Records from a dataset
§
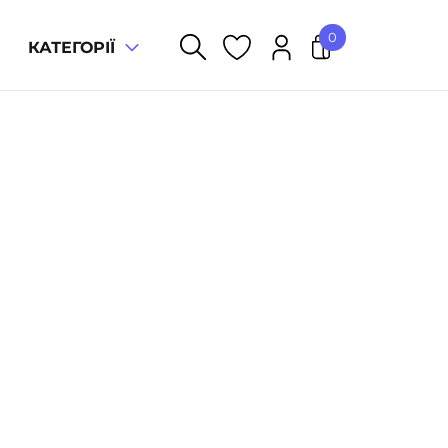
0
КАТЕГОРІЇ
У кошику немає товарів.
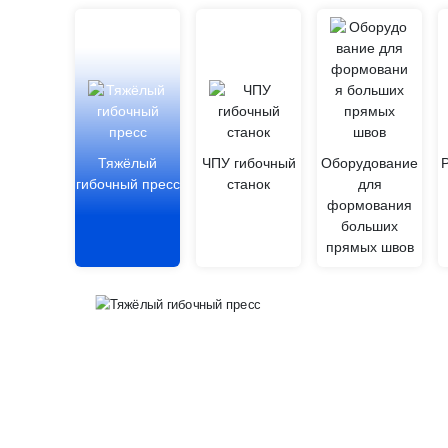
Тяжёлый
ЧПУ гибочный
Оборудование
гибочный пресс
станок
для
формования
больших
прямых швов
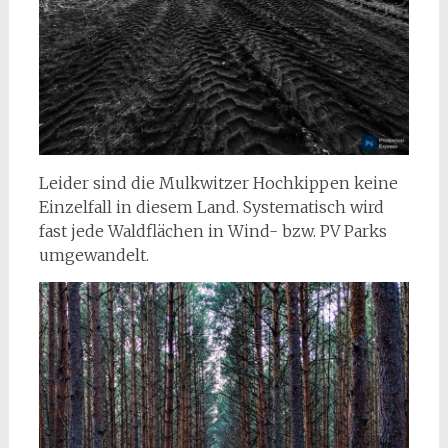
Leider sind die Mulkwitzer Hochkippen keine
Einzelfall in diesem Land. Systematisch wird
fast jede Waldflächen in Wind- bzw. PV Parks
umgewandelt.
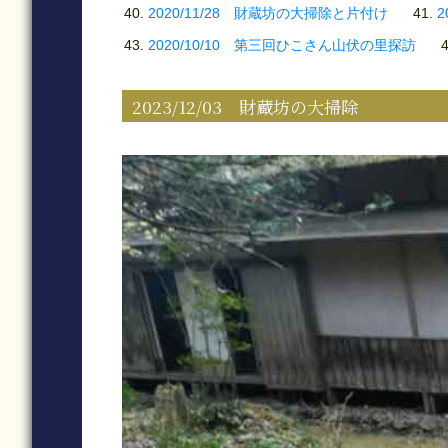
2020/11/28 財蔵坊の大掃除と片付け
2
2020/10/10 第三回ひこさん山伏の里探訪
2023/12/03 財蔵坊の大掃除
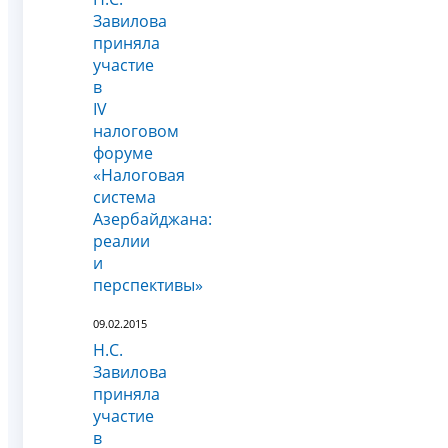
Завилова
приняла
участие
в
IV
налоговом
форуме
«Налоговая
система
Азербайджана:
реалии
и
перспективы»
09.02.2015
Н.С.
Завилова
приняла
участие
в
§
### What the task asks
Copy nothing but the lines from the line holding "2020/11/28 財蔵坊の大掃除と片付け" through the last line of the entries, exactly, while leaving out the pictures.

### Exercise response
2020/11/28 財蔵坊の大掃除と片付け
2
2020/10/10 第三回ひこさん山伏の里探訪
2023/12/03 財蔵坊の大掃除
Завилова
приняла
участие
в
IV
налоговом
форуме
«Налоговая
система
Азербайджана:
реалии
и
перспективы»
09.02.2015
Н.С.
Завилова
приняла
участие
в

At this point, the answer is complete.